The Registry Took My Life

originally posted 10/19/2011
In 1987 I took a plea to misdemeanors and was sentenced to 11 months and 29 days of probation; I was unconditionally discharged from this in 1988. After that time I was a productive and law abiding citizen.

I remarried in 1992; my wife and I had 3 wonderful children, and I was very much involved in their lives.  I would attend all their school functions even if it meant that I would have to take a vacation day at work to be there. I was involved in both Girl and Cub Scouts. I coached co-ed little league for 3 years. All during this time, I was always gainfully employed.

In 2007, in the midst of a nasty divorce, the state decided that if you were ever convicted of a sex crime, you must register. Needless to say, it created a mess for me, and my life has been nothing but downhill since.

My divorce attorney quit fighting for me. I was given limited visitation even though these offenses were 5 years before I ever met my wife, and she was aware of that. I was ordered to pay hefty child support and alimony on top of all of her debts, and she was awarded the home which she sold before the ink was dry on the decree .

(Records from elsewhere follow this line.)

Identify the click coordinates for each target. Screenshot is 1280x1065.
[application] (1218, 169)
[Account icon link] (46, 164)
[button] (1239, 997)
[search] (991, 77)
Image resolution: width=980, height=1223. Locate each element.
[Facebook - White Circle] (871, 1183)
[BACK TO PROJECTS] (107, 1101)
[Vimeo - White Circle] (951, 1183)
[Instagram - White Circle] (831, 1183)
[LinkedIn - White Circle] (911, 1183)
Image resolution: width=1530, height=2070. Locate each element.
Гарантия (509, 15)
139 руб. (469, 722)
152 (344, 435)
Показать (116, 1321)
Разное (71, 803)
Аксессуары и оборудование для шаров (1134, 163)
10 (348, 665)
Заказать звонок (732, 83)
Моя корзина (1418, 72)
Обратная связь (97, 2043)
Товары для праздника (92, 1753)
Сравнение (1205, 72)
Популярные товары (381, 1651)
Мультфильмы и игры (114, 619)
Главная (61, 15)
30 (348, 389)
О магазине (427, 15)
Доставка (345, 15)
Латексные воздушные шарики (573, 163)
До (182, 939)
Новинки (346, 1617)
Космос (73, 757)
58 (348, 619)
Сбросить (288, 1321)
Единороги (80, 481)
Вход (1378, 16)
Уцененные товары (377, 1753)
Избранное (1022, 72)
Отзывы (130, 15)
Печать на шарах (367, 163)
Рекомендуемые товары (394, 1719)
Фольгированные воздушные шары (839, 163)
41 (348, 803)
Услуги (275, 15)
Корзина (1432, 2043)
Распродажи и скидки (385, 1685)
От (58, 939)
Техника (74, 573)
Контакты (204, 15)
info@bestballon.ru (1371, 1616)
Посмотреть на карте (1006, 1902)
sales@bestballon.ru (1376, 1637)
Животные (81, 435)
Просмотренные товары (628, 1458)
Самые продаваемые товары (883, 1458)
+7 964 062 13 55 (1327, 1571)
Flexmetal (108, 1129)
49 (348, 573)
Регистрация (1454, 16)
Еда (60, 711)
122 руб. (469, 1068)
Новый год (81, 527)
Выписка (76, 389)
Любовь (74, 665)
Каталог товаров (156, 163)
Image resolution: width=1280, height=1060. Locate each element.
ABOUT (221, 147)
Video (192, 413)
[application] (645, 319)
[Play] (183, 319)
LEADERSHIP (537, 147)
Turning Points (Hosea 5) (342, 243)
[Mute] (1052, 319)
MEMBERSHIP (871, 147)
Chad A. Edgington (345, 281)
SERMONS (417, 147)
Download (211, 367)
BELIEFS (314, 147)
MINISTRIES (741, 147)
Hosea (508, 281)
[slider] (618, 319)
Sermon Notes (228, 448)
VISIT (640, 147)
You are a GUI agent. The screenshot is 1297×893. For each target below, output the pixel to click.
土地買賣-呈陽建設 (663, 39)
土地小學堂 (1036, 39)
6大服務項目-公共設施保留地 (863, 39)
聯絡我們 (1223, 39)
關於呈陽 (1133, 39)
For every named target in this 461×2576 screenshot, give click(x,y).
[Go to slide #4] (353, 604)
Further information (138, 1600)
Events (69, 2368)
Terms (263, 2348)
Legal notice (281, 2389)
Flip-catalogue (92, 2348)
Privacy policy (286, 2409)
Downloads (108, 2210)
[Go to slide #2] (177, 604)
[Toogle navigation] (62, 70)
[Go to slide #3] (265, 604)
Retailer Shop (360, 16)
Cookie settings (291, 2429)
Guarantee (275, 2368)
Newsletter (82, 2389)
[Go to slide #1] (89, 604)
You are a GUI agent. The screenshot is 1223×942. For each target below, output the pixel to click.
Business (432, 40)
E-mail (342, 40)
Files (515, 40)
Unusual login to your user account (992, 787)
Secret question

In 2009 I was terminated from my job simply because I was on the registry. There were no schools, day cares, parks, or churches for miles around, and this was a factory, so there were not any minors employed there. I have filled out hundreds of applications for jobs that I am more than qualified for and have only had a few interviews since, but the moment they find out I am on the registry, it is don’t call us; we will call you attitude.

The worse of it all is my 3 children have graduated, and I was not allowed to attend any of them due these unconstitutional laws. My oldest daughter married in 2009, but I was not allowed to give her away due the fact children were there. These are things I will never get back, and they were taken away from me because of these unconstitutional laws.